Did I ever say it's impossible to watch non-HD videos on my 2001FP? Dude you seriously need to get your reading comrephension skills up. All I said that it's impossible get a sharp and defined picture with non hd videos with the 2001fp, because you can't get a sharp picture at the video's native resolution, unlike the CRT.
DivX encoding isn't upscaling:roll:. What DivX does is it determines which pixels change color and only holds data for the pixels that change, thus saving tons of space.

They don't hurt your eyes
Sorry, the comparison was for top of the line CRTs, not your shoddy CRTs that can't sync any higher than 60Hz that you're experienced with. :roll:
 
Originally posted by: BenSkywalker
Sorry, the comparison was for top of the line CRTs

When are you going to do that one? All I see is a comparison for the low end/antiquated P275- nothing remotely close to a high end CRT.

Erm P275 is higher end than 99% of the monitors out there.
If you want better, you'd be paying over 1.5 grand, and most of that is for the color calibration system it comes with.
 
Erm P275 is higher end than 99% of the monitors out there.

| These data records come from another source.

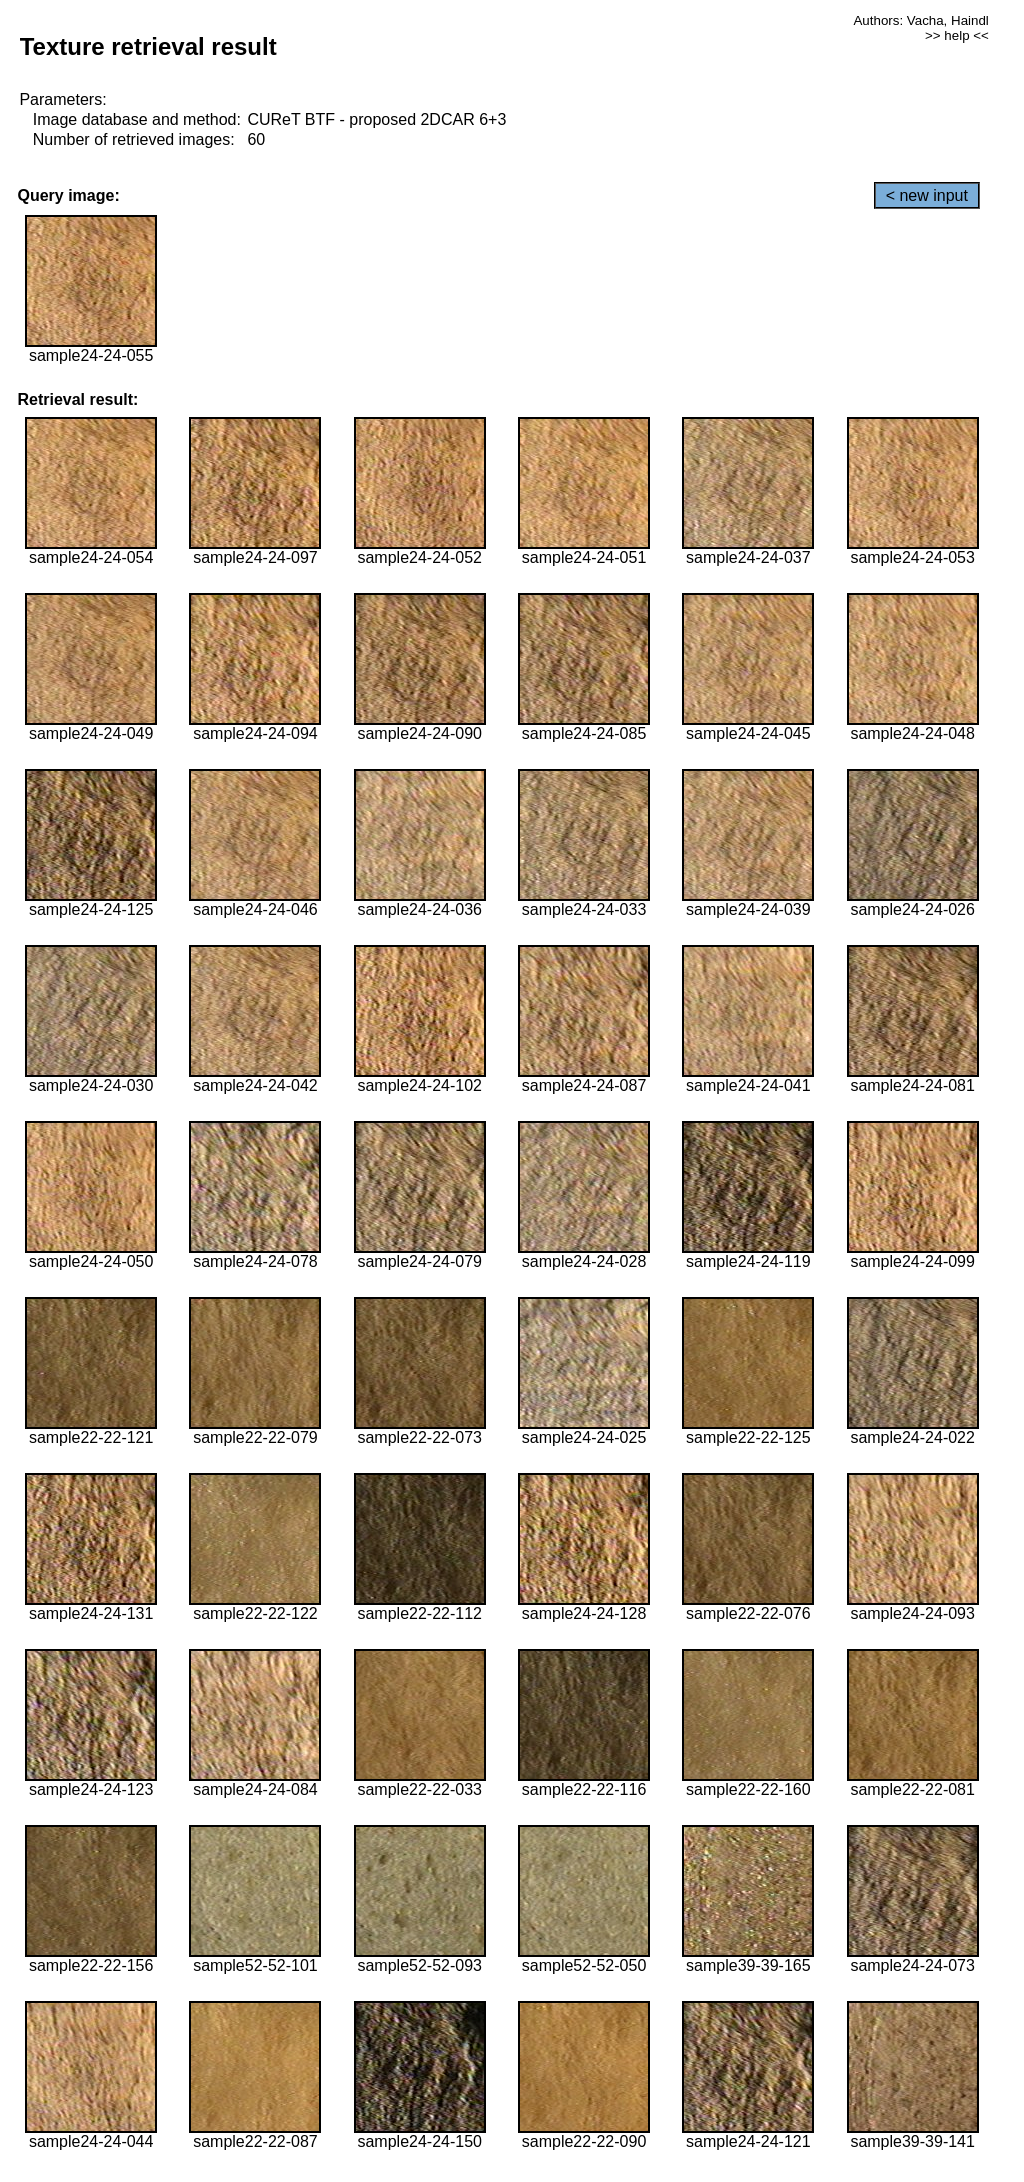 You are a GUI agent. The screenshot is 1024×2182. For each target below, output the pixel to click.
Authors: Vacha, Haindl (920, 20)
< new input (927, 195)
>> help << (957, 35) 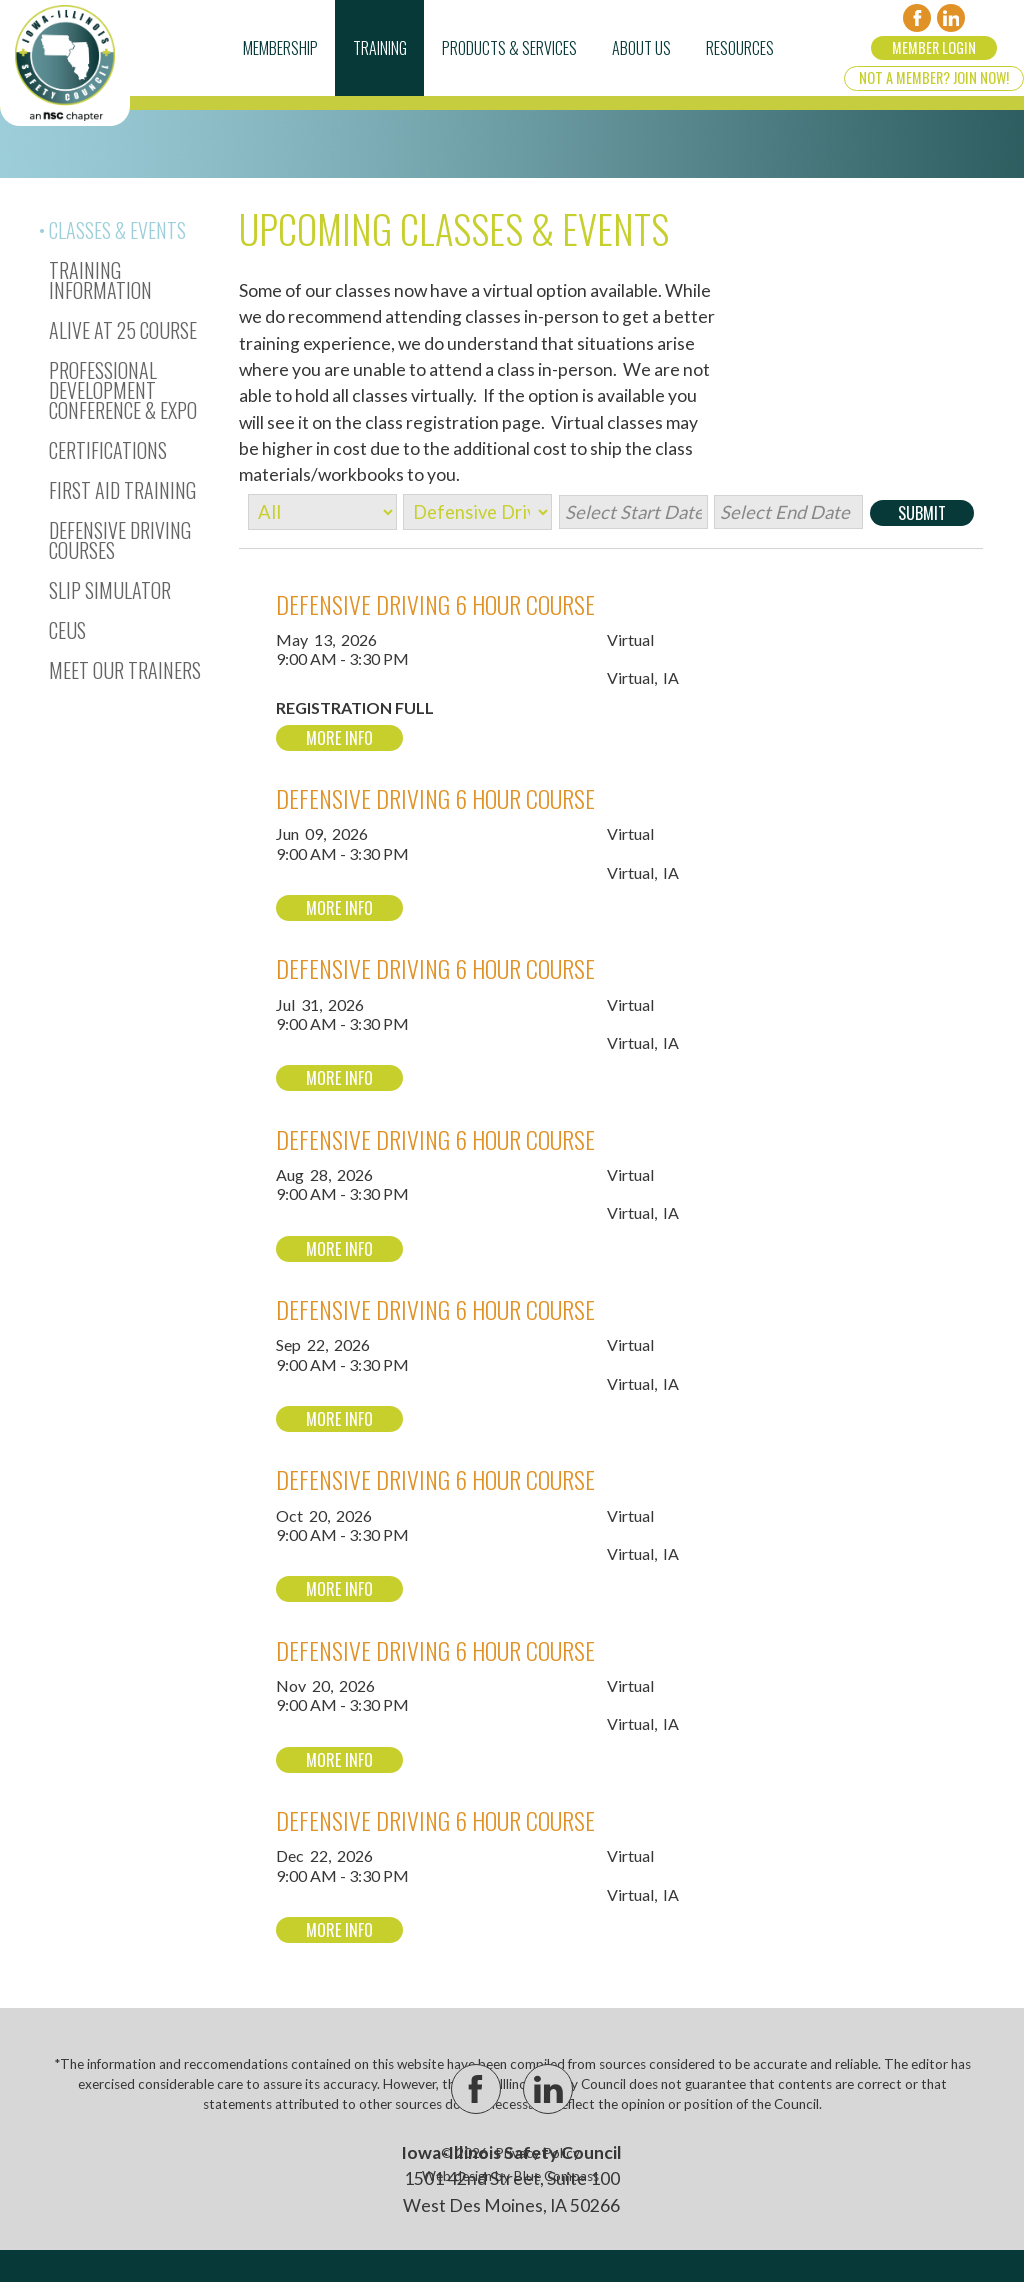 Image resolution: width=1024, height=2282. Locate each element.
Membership (280, 48)
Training (380, 48)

Remind me not to shop where you do, they must have an enormously lousy selection.

If you want better, you'd be paying over 1.5 grand,

And they must screw you over hard with pricing too. The P275's biggest attraction is its' price. It is a typical large Trinitron with poor convergance and it also suffers from lousy refresh rates at its upper resolution limits. IBM has CRTs superior to the P275 available for quite a bit less then a grand(even by FD standards the P275 is lower end today)- never mind all of the Diamondtron tubes the humble the P275- some of them available in the $500 range new(not refurb). Maybe a while ago the P275 was a real good CRT monitor, today it isn't close to the top ten.
 
How much did that rig run you?

I have been thinking about getting a 21" LCD. But damned if I can find one worth buying.
 
Originally posted by: remagavon
I still want a Sony F-520 🙂

(Have a 2001fp and it's pretty good)

That would be nice 🙂
But for the price of one of those babies, you can have a dual 2001FP setup 🙂

How much did that rig run you?

I have been thinking about getting a 21" LCD. But damned if I can find one worth buying.
I only bought one. IBM has really good warranty and cross ships without requiring any credit card info at all. You have a month to ship your old one back, so I enjoyed using my dual 21" for a while 🙂
 
P275 is the only CRT that received a 5 in all image quality aspects, beating the top diamondtron monitor, the Mitsubishi D2070U

Their standard test suite is run at the setting of 1280x1024@85Hz, pretty much sums that up. I'm not crapping in your thread btw, just wondering if you used an actual top of the line CRT.
 
Many of your comments specifically reflect the Dell LCD, and not necessarily LCDs in general.

I had most of the same bad things to say about my Dell when I first got it, I switched from an SGI 1600sw (a 17" widescreen LCD). The SGI montior was flat out beautiful. The Dell, eh, in comparison was medicore. Bigger, but not as impressive. I ended up keeping the dell for various reasons, but overall I miss the SGI.